The price of European natural gas contracts plummeted more than 10% this Thursday to the level of 32 euros per megawatt-hour (MWh), after the preliminary agreement reached between the Australian company Woodside Energy and the workers’ unions in an important liquefied gas (LNG) project in Australia.
This avoids uncertainty about possible interruptions in the supply of the world’s largest net exporter of said fuel in LNG format and one of the largest producers behind the US and Russia.
On the other hand, the other Australian strike threat could go the same way. A worker vote is scheduled for Chevron’s downstream facilities in Gorgon and Wheatstone, and the vote is expected to conclude next Monday, August 28, according to Reuters. .
Operators further assess that Europe’s fuel stocks are currently more than 90% full, the highest level on record for this time of year, and are close to the EU’s goal of reaching current storage levels by November 1.

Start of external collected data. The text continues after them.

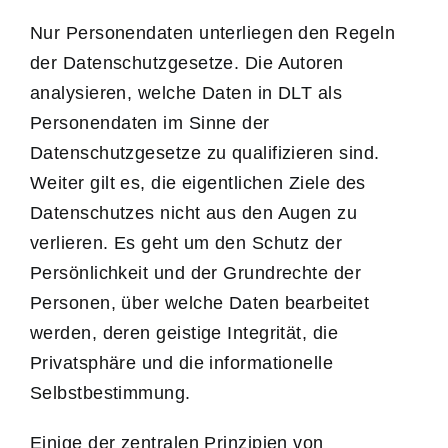
Nur Personendaten unterliegen den Regeln
der Datenschutzgesetze. Die Autoren
analysieren, welche Daten in DLT als
Personendaten im Sinne der
Datenschutzgesetze zu qualifizieren sind.
Weiter gilt es, die eigentlichen Ziele des
Datenschutzes nicht aus den Augen zu
verlieren. Es geht um den Schutz der
Persönlichkeit und der Grundrechte der
Personen, über welche Daten bearbeitet
werden, deren geistige Integrität, die
Privatsphäre und die informationelle
Selbstbestimmung.
Einige der zentralen Prinzipien von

Germany, Italy, Spain and the Netherlands are among those that beat the target, while France’s inventories lag behind, at 86.8%. The French country is being plagued by uncertainty about the supply of uranium for its nuclear power plants after the coup in Niger.
The price of natural gas has become a leading indicator of electricity generation prices due to Europe’s high dependence on this fuel to provide market stability.
Electricity in Spain has skyrocketed this week to levels not seen since March above 130 euros/MWh, largely due to the increase in gas prices to meet the peaks in electricity demand due to the current heat wave.